Primary human islets

Gene editing of human primary islets

Human primary cadaveric islets were purchased from Prodo Labs and cultured overnight in PIM media (Prodo). The CRIPSR-Cas9 technology was used for the disruption of the B2M and CIITA genes. Islet clusters were dissociated in single cells using AccuMax (StemCell Technologies) for 10 min at 37°C. The following gRNA sequences were used for the human B2M gene 5’-CGTGAGTAAACCTGAATCTT-3’ and human CIITA gene 5’-GATATTGGCATAAGCCTCCC-3’. The Lonza P3 Primary Cell 4D-Nucleofector X Kit (V4XP-3032, Lonza) was used for the transfection of the islet cells. Briefly, cells were transduced with a final concentration of 50 million per ml in P3 buffer. Twenty microliters of the cell suspension were pipetted in one well of the 8-strip containing 13 mg Cas9 enzyme and 6.5 mg sgRNA, respectively. Lonza's 4D-Nucleofector was used for the electroporation with the preset program CA-137. Islet cells were transferred in U-bottom 96-well plates containing 50,000 cells per well in PIM(S) media (Prodo) and rested for 1 h at 37°C and 5% CO₂ before moving the plate on the belly dancer orbital shaker (IBI Scientific) for islet re-clustering. Complete media change was performed after 48 h, and islet clusters were incubated on the belly dancer for another 24 h. 
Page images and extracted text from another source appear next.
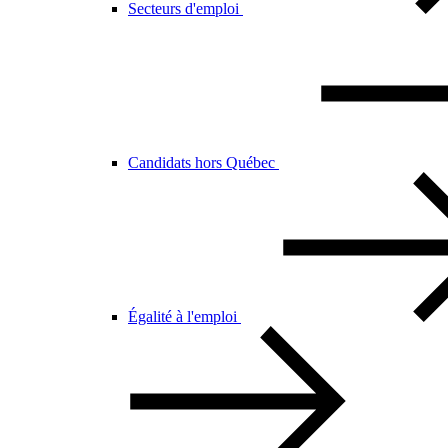
Secteurs d'emploi
Candidats hors Québec
Égalité à l'emploi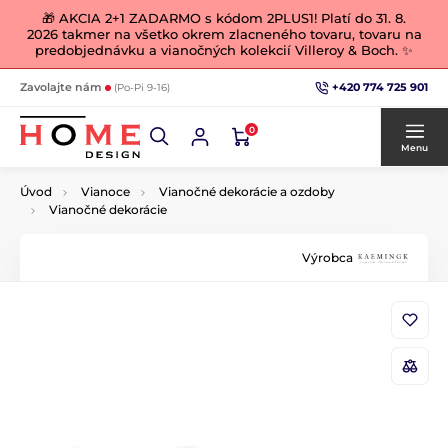
🎁 AKCIA 2+1 ZADARMO s kódom 2PLUS1! Platí do 31. 8.
2026 takmer na všetko okrem zlacneného tovaru, tovaru na
predobjednávku a vianočných kolekcií Villeroy & Boch. ✨
+420 774 725 901
Zavolajte nám
(Po-Pi 9-16)
0
Menu
Úvod
Vianoce
Vianočné dekorácie a ozdoby
Vianočné dekorácie
Výrobca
Islet clusters were dissociated again in single cells using AccuMax for cells sorting using the anti-HLA-A,B,C antibody (clone G46_2.6, BD Biosciences) or IgG1 isotype-matched control antibody (clone MOPC-21, BD Biosciences) and anti-HLA-DR,DP,DQ antibody (clone Tu3a, BD Biosciences) or IgG2a isotype-matched control antibody (clone G155–178, BD Biosciences). Double negative cells were sorted in the BD FACS Aria II and replated in U-bottom 96-well plates as described above for islet re-clustering on the belly dancer orbital shaker. After 24 h, islets were dissociated in single cells for CD47 and luciferase transduction with a CAG-CD47 LVV (custom order, Thermo Fisher) at a MOI of 5 and a CAG-luciferase LVV (custom order, GenTarget) at a MOI of 20. Spinfection was performed with the presence of 10 mg/ml protamine sulfate (Fresenius Kabi) at 300 g for 15 min. Cells were replated in U-bottom 96-well plates as described above for islet re-clustering on the belly dancer orbital shaker. After 48 h, cells were dissociated in single cells using AccuMax and underwent cell sorting for human CD47 with anti-CD47 antibody (clone B6H12, BD Biosciences) or IgG1 isotype-matched control antibody (clone MOPC-21, BD Biosciences) on BD FACS Aria II. Luciferase expression was confirmed by adding D-luciferin (Promega). Signals were quantified with AMI HT (Spectral Imaging) in maximum photons s⁻¹ cm⁻² sr⁻¹. Islet cells were replated in U-bottom 96-well plates as described above for islet re-clustering on the belly dancer orbital shaker until transplantation.